§ SOURCE INFORMATION:
====

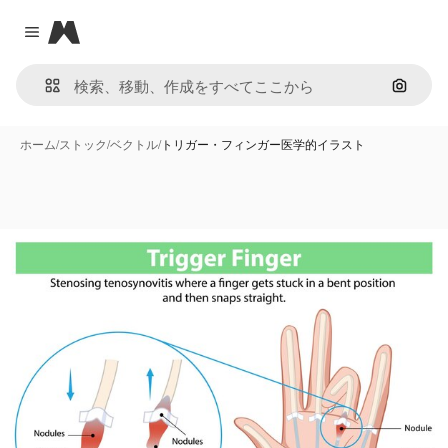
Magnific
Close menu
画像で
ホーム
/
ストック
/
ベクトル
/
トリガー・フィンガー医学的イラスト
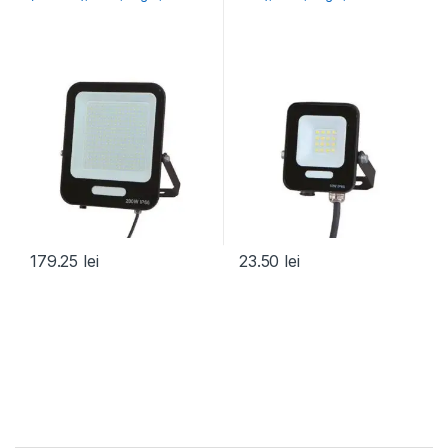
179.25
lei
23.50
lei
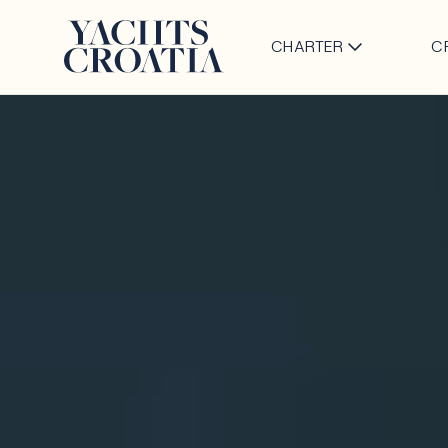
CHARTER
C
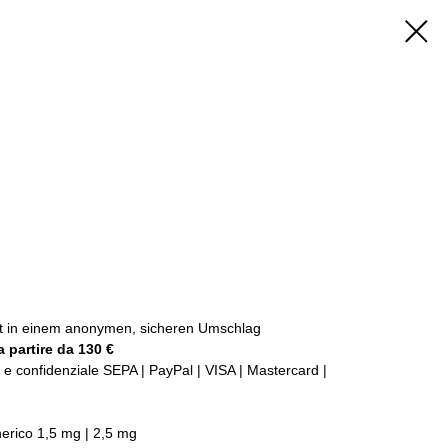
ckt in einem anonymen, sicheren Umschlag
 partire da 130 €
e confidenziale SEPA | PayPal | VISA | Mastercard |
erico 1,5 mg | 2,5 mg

====

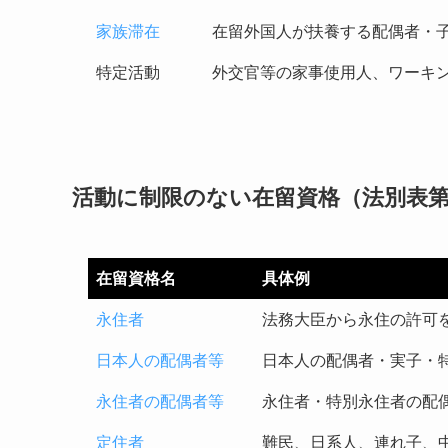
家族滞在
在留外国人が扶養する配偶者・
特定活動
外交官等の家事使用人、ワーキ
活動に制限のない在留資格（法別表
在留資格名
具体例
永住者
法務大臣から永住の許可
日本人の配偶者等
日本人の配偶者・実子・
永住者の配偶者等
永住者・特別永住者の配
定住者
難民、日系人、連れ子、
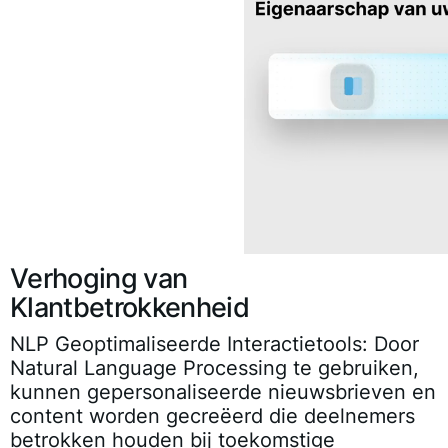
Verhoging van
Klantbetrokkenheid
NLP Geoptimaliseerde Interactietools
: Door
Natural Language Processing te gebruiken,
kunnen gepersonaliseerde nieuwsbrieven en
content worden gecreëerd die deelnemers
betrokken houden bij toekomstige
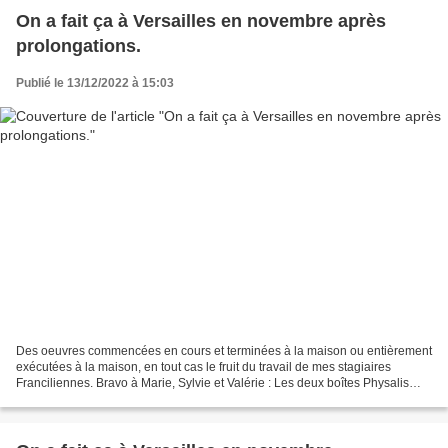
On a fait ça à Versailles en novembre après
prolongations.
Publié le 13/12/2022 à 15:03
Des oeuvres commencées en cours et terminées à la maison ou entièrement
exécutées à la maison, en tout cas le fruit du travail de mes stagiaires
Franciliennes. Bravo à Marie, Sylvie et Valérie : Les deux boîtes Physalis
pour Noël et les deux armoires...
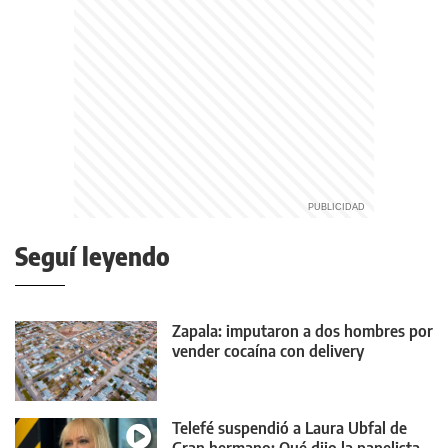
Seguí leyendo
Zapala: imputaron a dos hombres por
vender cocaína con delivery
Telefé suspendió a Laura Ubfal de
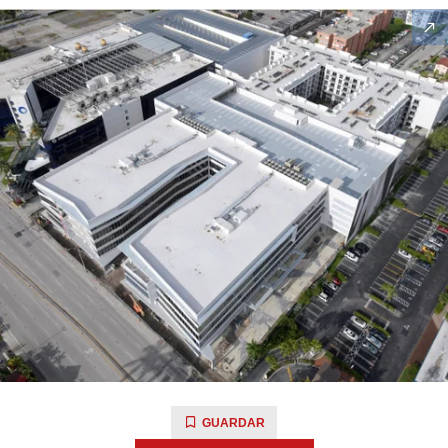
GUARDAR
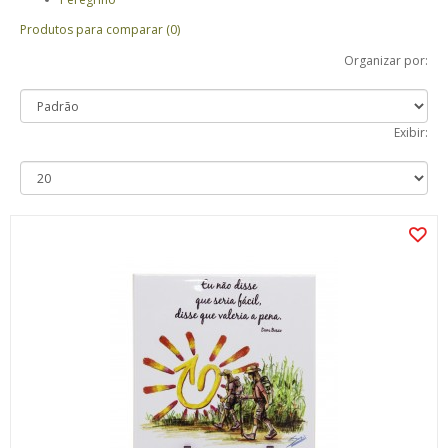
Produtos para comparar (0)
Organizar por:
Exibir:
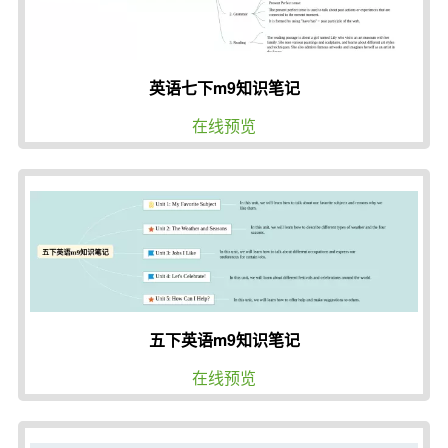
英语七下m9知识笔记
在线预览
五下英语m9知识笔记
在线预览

====

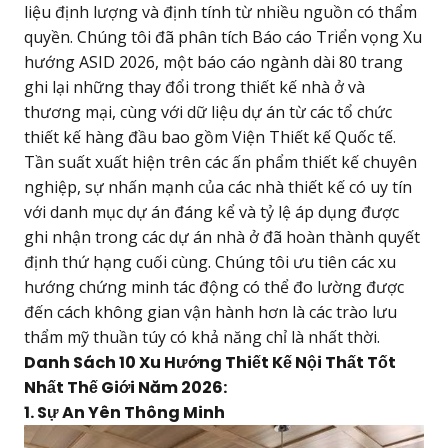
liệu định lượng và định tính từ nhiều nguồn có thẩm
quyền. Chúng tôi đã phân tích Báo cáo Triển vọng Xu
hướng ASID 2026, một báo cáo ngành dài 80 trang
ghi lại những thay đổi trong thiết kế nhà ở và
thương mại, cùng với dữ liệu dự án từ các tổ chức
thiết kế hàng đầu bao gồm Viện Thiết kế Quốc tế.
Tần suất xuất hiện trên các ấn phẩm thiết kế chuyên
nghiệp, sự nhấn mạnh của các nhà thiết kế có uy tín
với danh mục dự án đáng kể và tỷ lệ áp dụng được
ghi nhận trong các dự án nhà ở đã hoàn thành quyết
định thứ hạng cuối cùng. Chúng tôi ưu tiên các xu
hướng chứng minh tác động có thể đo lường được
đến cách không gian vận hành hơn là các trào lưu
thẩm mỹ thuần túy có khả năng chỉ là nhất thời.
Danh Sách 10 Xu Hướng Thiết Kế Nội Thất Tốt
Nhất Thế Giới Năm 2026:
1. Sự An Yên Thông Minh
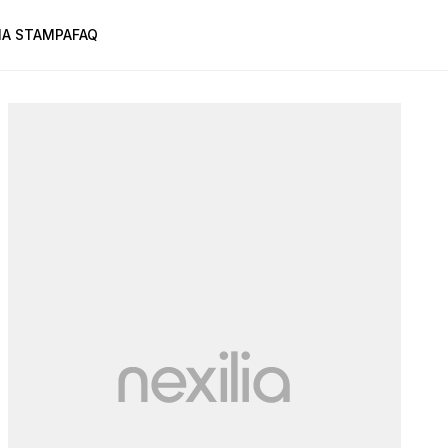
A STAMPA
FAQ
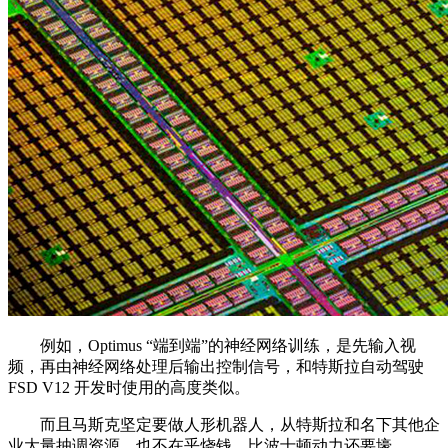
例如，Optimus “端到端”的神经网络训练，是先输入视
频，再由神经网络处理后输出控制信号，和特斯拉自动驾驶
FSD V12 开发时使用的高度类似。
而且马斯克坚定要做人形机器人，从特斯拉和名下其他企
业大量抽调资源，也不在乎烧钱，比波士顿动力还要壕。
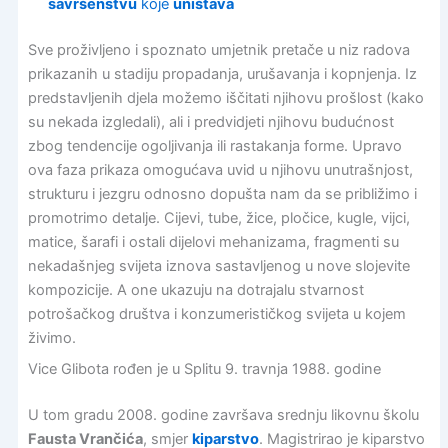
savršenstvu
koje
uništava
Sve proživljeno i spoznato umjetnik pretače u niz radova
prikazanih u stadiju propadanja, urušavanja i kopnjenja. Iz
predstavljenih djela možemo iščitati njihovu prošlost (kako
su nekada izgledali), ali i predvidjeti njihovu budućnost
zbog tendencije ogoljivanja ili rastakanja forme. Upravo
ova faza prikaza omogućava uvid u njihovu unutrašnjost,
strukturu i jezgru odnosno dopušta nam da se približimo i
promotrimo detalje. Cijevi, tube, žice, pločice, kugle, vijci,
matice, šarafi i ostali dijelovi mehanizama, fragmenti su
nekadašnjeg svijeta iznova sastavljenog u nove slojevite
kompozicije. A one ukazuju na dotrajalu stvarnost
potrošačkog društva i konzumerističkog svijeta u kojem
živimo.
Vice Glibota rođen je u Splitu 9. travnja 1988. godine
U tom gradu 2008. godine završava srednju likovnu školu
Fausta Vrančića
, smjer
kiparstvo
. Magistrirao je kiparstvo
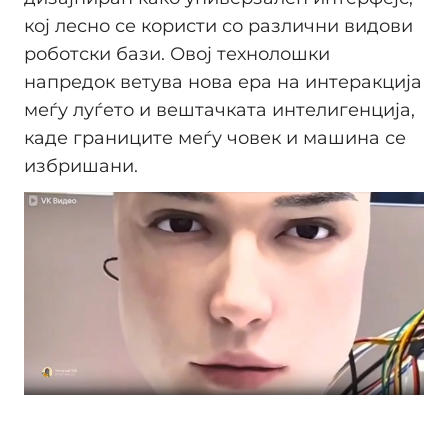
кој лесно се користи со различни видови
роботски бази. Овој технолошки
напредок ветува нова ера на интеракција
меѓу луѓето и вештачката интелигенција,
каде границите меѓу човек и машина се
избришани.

====

§ TASK STATEMENT: Please go through the data above and copy every line that has the word "trong".

§ ANSWER FOR THIS EXERCISE:
ghi lại những thay đổi trong thiết kế nhà ở và
ghi nhận trong các dự án nhà ở đã hoàn thành quyết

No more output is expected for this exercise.